The Attorney General Office (AGO) of Indonesia has arrested the former director-general of the country’s Ministry of Mining and Coal over the alleged enabling of unlawful nickel mining in the country.
Ridwan Djamaluddin is accused of having helped grant nickel ore licences to several groups of miners in 2021. These miners then used the given approvals to mine in areas outside of their concessions, costing the Indonesian Government Rp5.7trn ($375m) in lost revenue.
This lost revenue came from alleged extraction across 157 hectares belonging to the country’s state nickel miner Aneka Tambang. The most prominent miner accused was PT Kabaena Kromit Pratama, which Djamaluddin is alleged to have met with to discuss the allowed nickel permit.

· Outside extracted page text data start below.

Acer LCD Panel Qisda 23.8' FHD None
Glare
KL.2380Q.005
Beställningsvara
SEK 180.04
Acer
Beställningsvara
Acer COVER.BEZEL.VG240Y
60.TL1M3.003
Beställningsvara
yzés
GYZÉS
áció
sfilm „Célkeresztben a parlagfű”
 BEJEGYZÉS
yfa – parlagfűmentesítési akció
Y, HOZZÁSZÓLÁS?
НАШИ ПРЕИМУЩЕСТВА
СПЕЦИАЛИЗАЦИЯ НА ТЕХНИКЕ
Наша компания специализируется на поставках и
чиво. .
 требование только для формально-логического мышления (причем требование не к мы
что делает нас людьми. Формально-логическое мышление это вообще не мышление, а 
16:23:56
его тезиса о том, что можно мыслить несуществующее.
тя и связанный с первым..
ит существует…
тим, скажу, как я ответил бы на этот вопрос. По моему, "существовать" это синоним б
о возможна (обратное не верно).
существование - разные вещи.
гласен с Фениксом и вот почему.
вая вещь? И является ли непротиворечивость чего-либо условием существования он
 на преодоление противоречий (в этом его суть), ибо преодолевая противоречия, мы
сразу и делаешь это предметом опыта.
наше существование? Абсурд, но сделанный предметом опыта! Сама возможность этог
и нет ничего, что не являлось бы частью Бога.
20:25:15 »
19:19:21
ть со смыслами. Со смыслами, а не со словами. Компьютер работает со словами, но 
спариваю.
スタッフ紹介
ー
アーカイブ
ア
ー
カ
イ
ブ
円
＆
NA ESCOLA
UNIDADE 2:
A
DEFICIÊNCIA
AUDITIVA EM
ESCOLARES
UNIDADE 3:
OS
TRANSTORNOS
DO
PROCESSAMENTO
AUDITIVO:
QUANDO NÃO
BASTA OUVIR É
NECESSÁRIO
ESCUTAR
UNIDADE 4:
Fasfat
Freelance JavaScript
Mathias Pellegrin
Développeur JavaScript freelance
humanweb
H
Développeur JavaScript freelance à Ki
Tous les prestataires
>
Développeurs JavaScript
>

The AGO stated: “On 14 December 2021, [Ridwan Djamaluddin] chaired a limited meeting and decided to simplify aspects of the mining company’s [work plan and budget] assessment. As a result, PT Kabaena Kromit Pratama, which no longer has nickel deposits in its permit area, received an ore nickel mining quota for 2022 of 1.5m metric tons, as well as several other companies located around the Mandiodo Block.”

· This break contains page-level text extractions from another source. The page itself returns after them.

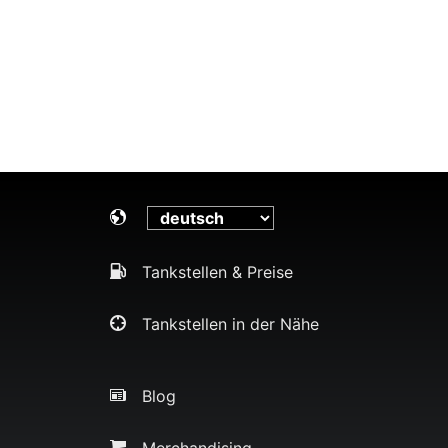
Tankstellen & Preise
Tankstellen in der Nähe
Blog
Merchandising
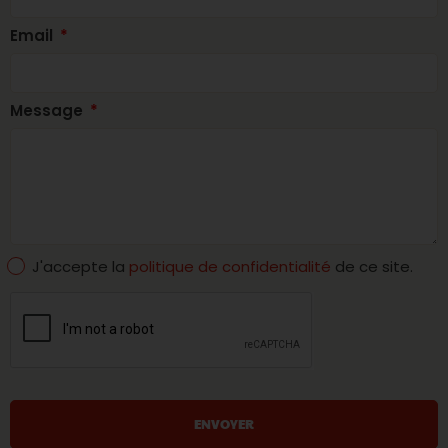
Email
Message
J'accepte la
politique de confidentialité
de ce site.
ENVOYER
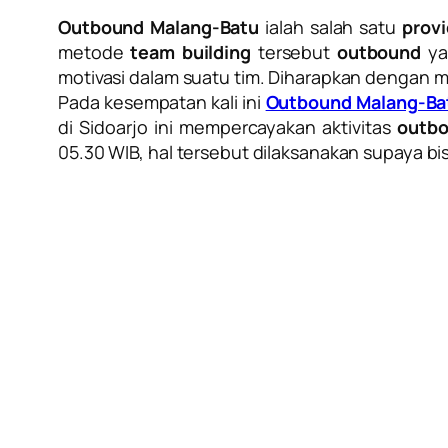
Outbound Malang-Batu
ialah salah satu
prov
metode
team building
tersebut
outbound
ya
motivasi dalam suatu tim. Diharapkan dengan
Pada kesempatan kali ini
Outbound Malang-Ba
di Sidoarjo ini mempercayakan aktivitas
outb
05.30 WIB, hal tersebut dilaksanakan supaya bi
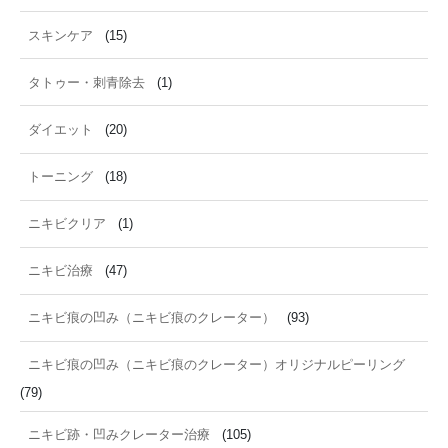
スキンケア
(15)
タトゥー・刺青除去
(1)
ダイエット
(20)
トーニング
(18)
ニキビクリア
(1)
ニキビ治療
(47)
ニキビ痕の凹み（ニキビ痕のクレーター）
(93)
ニキビ痕の凹み（ニキビ痕のクレーター）オリジナルピーリング
(79)
ニキビ跡・凹みクレーター治療
(105)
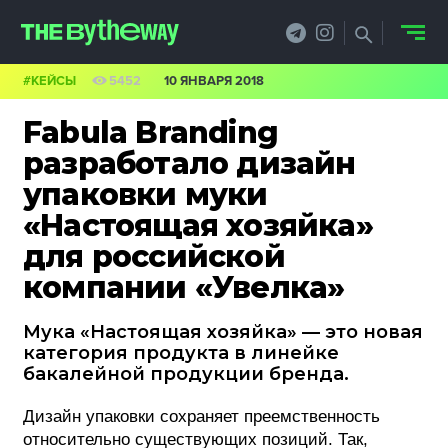
#КЕЙСЫ
5452
10 ЯНВАРЯ 2018
НОВОСТИ
Fabula Branding
PRO.ОБЗОР
разработало дизайн
упаковки муки
КЕЙСЫ
«Настоящая хозяйка»
ФИЛОСОФИЯ
для российской
компании «Увелка»
КРЕАТИВА
БИЗНЕС И
Мука «Настоящая хозяйка» — это новая
категория продукта в линейке
ТЕХНОЛОГИИ
бакалейной продукции бренда.
ФЕСТИВАЛИ
Дизайн упаковки сохраняет преемственность
относительно существующих позиций. Так,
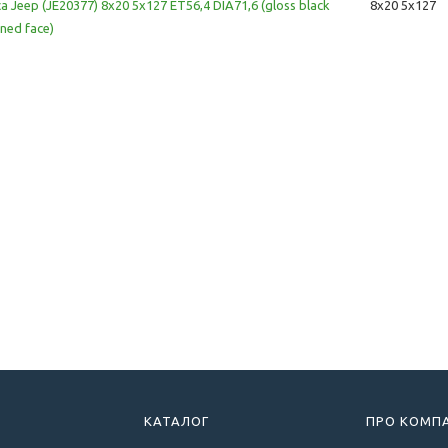
ca Jeep (JE20377) 8x20 5x127 ET56,4 DIA71,6 (gloss black
8x20 5x127
ned face)
КАТАЛОГ
ПРО КОМП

In reality PT Kabaena Kromit Pratama, along with several other companies, either used or sold its permit to facilitate nickel extraction on lands belonging to Aneka Tambang that did not have a nickel mining quota. The AGO added that a total of ten people are being questioned in connection with the case, including Djamaluddin.

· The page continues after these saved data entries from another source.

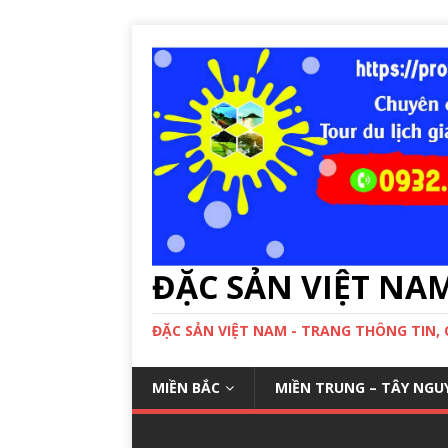
ĐẶC SẢN VIỆT NA
ĐẶC SẢN VIỆT NAM - TRANG THÔNG TIN,
MIỀN BẮC
MIỀN TRUNG – TÂY NGU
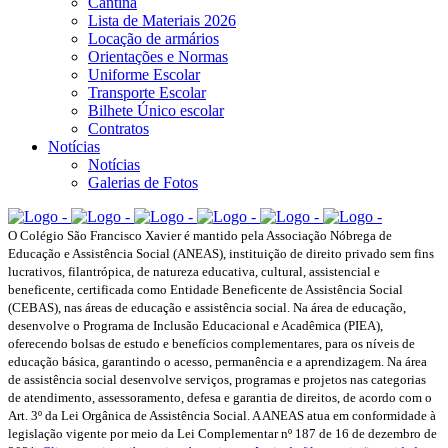
Cantina
Lista de Materiais 2026
Locação de armários
Orientações e Normas
Uniforme Escolar
Transporte Escolar
Bilhete Único escolar
Contratos
Notícias
Notícias
Galerias de Fotos
O Colégio São Francisco Xavier é mantido pela Associação Nóbrega de
Educação e Assistência Social (ANEAS), instituição de direito privado sem fins
lucrativos, filantrópica, de natureza educativa, cultural, assistencial e
beneficente, certificada como Entidade Beneficente de Assistência Social
(CEBAS), nas áreas de educação e assistência social. Na área de educação,
desenvolve o Programa de Inclusão Educacional e Acadêmica (PIEA),
oferecendo bolsas de estudo e benefícios complementares, para os níveis de
educação básica, garantindo o acesso, permanência e a aprendizagem. Na área
de assistência social desenvolve serviços, programas e projetos nas categorias
de atendimento, assessoramento, defesa e garantia de direitos, de acordo com o
Art. 3º da Lei Orgânica de Assistência Social. A ANEAS atua em conformidade à
legislação vigente por meio da Lei Complementar nº 187 de 16 de dezembro de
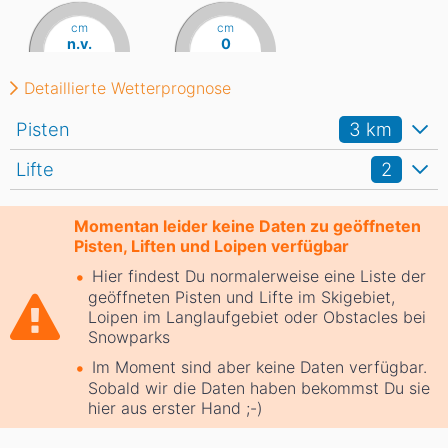
cm
cm
n.v.
0
Detaillierte Wetterprognose
Pisten
3
km
Lifte
2
Momentan leider keine Daten zu geöffneten
Pisten, Liften und Loipen verfügbar
Hier findest Du normalerweise eine Liste der
geöffneten Pisten und Lifte im Skigebiet,
Loipen im Langlaufgebiet oder Obstacles bei
Snowparks
Im Moment sind aber keine Daten verfügbar.
Sobald wir die Daten haben bekommst Du sie
hier aus erster Hand ;-)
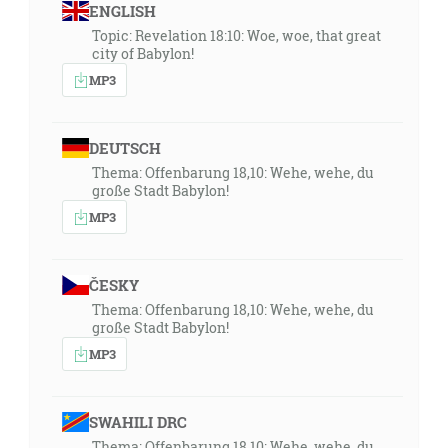
ENGLISH
Topic: Revelation 18:10: Woe, woe, that great
city of Babylon!
MP3
DEUTSCH
Thema: Offenbarung 18,10: Wehe, wehe, du
große Stadt Babylon!
MP3
ČESKY
Thema: Offenbarung 18,10: Wehe, wehe, du
große Stadt Babylon!
MP3
SWAHILI DRC
Thema: Offenbarung 18,10: Wehe, wehe, du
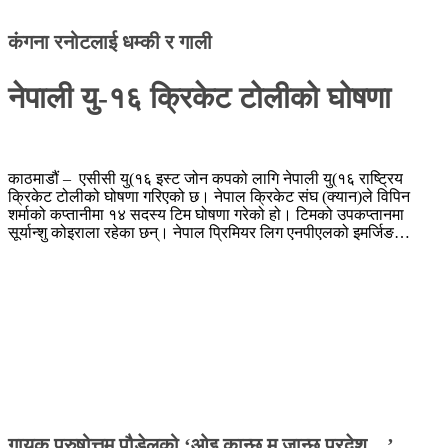
कंगना रनोटलाई धम्की र गाली
नेपाली यु-१६ क्रिकेट टोलीको घोषणा
काठमाडौं – एसीसी यु(१६ इस्ट जोन कपको लागि नेपाली यु(१६ राष्ट्रिय
क्रिकेट टोलीको घोषणा गरिएको छ। नेपाल क्रिकेट संघ (क्यान)ले विपिन
शर्माको कप्तानीमा १४ सदस्य टिम घोषणा गरेको हो। टिमको उपकप्तानमा
सूर्यान्शु कोइराला रहेका छन्। नेपाल प्रिमियर लिग एनपीएलको इमर्जिङ…
गायक पुरुषोत्तम पौडेलको ‘ओइ कान्छु म जान्छु परदेश…’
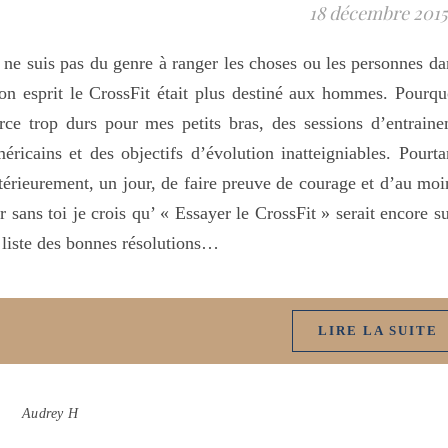
18 décembre 2015
 ne suis pas du genre à ranger les choses ou les personnes da
n esprit le CrossFit était plus destiné aux hommes. Pourqu
rce trop durs pour mes petits bras, des sessions d’entrain
éricains et des objectifs d’évolution inatteigniables. Pour
térieurement, un jour, de faire preuve de courage et d’au moi
r sans toi je crois qu’ « Essayer le CrossFit » serait enco
 liste des bonnes résolutions…
LIRE LA SUITE
Audrey H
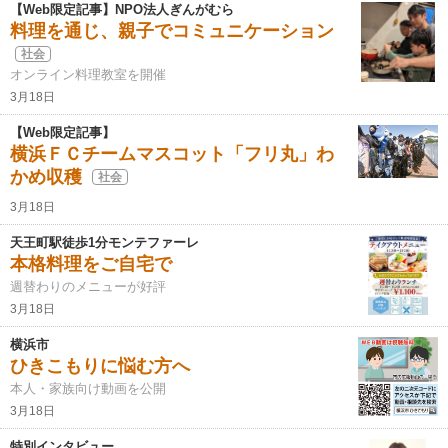
【Web限定記事】NPO法人ぎんがむら
料理を通じ、親子でコミュニケーション
社会
オンライン料理教室を開催
3月18日
【Web限定記事】
横浜ＦＣチームマスコット「フリ丸」わ
かめ収穫
社会
3月18日
天王町駅徒歩1分モンテファーレ
本格料理をご自宅で
週替わりのメニューが好評
3月18日
横浜市
ひきこもりに悩む方へ
本人・家族向け動画を公開
3月18日
特別インタビュー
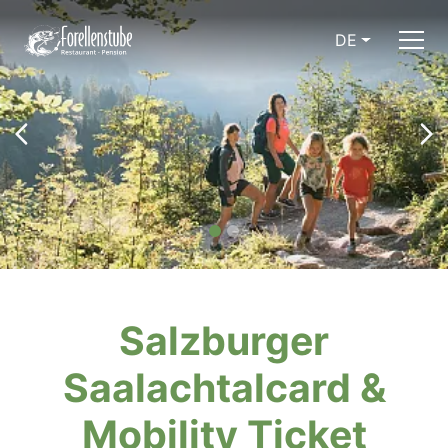
DE
Salzburger
Saalachtalcard &
Mobility Ticket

Indonesia was the world’s largest producer of nickel in 2022, with output increasing year-on-year up to 2021, and set to rise by 4% a year further until 2026. Despite this, the country has long struggled to combat illegal mining. More than 2,000 illegal mines exist in the country. In 2020, the country banned the export of raw nickel in order to entice investment into the country’s mining industry and increase its viability as a global electric vehicle battery production hub.